FIG. 1 illustrates a block diagram of the basic features of the transfer controller with hub and ports. The transfer controller with hub and ports is basically a data transfer controller which has at its front end portion, a queue manager 100 receiving, prioritizing and dispatching data in the form of transfer request packets. This queue manager 100 connects within the hub unit 110 to the channel registers 120. Channel registers 12 receives the data transfer request packets and processes them first by prioritizing them and assigning them to one of the N channels. Each channel represents a priority level. These channel registers 120 interface with the source control pipeline 130 and destination control pipeline 140. These are address calculation units for source (read) and destination (write) operations.
Outputs from these pipelines are broadcast to M Ports (six shown in FIG. 1 as 150 through 155). The ports 150 to 155 are clocked either at the main processor clock frequency or at a lower external device clock frequency. Read data from one port, e.g. port 150, having a destination write address of port 153 is returned to the hub destination control pipeline through the routing unit.
The transfer controller with hub and ports, to which this invention relates, introduces several new ideas supplanting the previous transfer controller technology. First, it is uniformly pipelined. In the previous transfer controller designs, the pipeline was heavily coupled to the external memory type supported by the device. In the preferred embodiment, the transfer controller with hub and ports contains multiple external ports, all of which look identical to the hub. Thus peripherals and memory may be freely interchanged without affecting the transfer controller with hub and ports.
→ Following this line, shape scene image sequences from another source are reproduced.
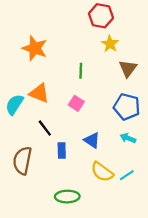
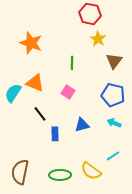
blue triangle: (92, 140) -> (82, 125), turned -49
brown semicircle: (22, 161) -> (20, 172), moved
yellow semicircle: (102, 172) -> (91, 171), moved

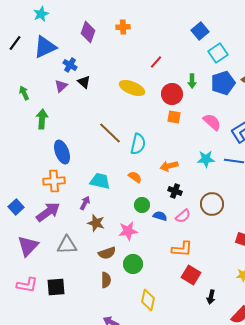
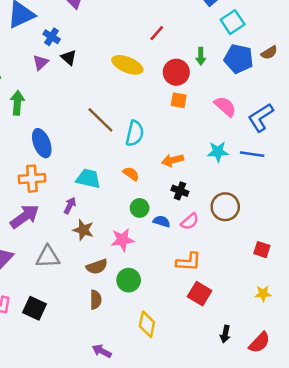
blue pentagon: (223, 83) -> (239, 59), turned 30
black square: (56, 287) -> (34, 308), turned 30
black arrow: (211, 297) -> (225, 334), moved

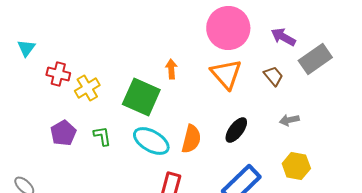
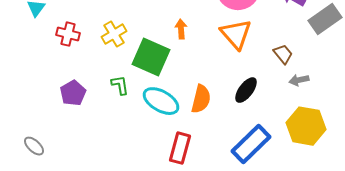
brown trapezoid: (273, 76) -> (283, 54), moved
yellow cross: (87, 88) -> (114, 34), moved
green L-shape: (102, 136) -> (120, 85), moved
yellow hexagon: (296, 166) -> (306, 126), size x1.4

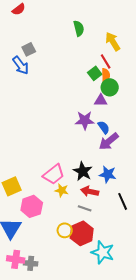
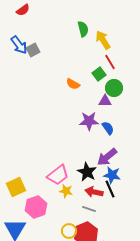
yellow arrow: (113, 41) -> (103, 40), moved
blue arrow: (21, 65) -> (19, 45), moved
orange semicircle: (106, 75) -> (73, 84), moved, turned 120
purple arrow: (109, 141) -> (107, 157), moved
black line: (123, 201) -> (110, 189), moved

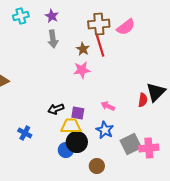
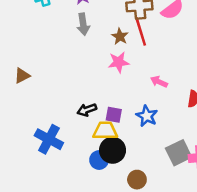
pink arrow: (108, 106) -> (159, 82), moved
blue star: (105, 130) -> (147, 116), moved
blue cross: (25, 133) -> (49, 139), size x1.6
Secondly, the transfer controller with hub and ports concurrently executes transfers. That is, up to N transfers may occur in parallel on the multiple ports of the device, where N is the number of channels in the transfer controller with hub and ports core. Each channel in the transfer controller with hub and ports core is functionally just a set of registers. These registers track the current source and destination addresses, the word counts and other parameters for the transfer. Each channel is identical, and thus the number of channels supported by the transfer controller with hub and ports is highly scalable. Thirdly, the transfer controller with hub and ports includes a mechanism for queuing transfers up in a dedicated queue RAM.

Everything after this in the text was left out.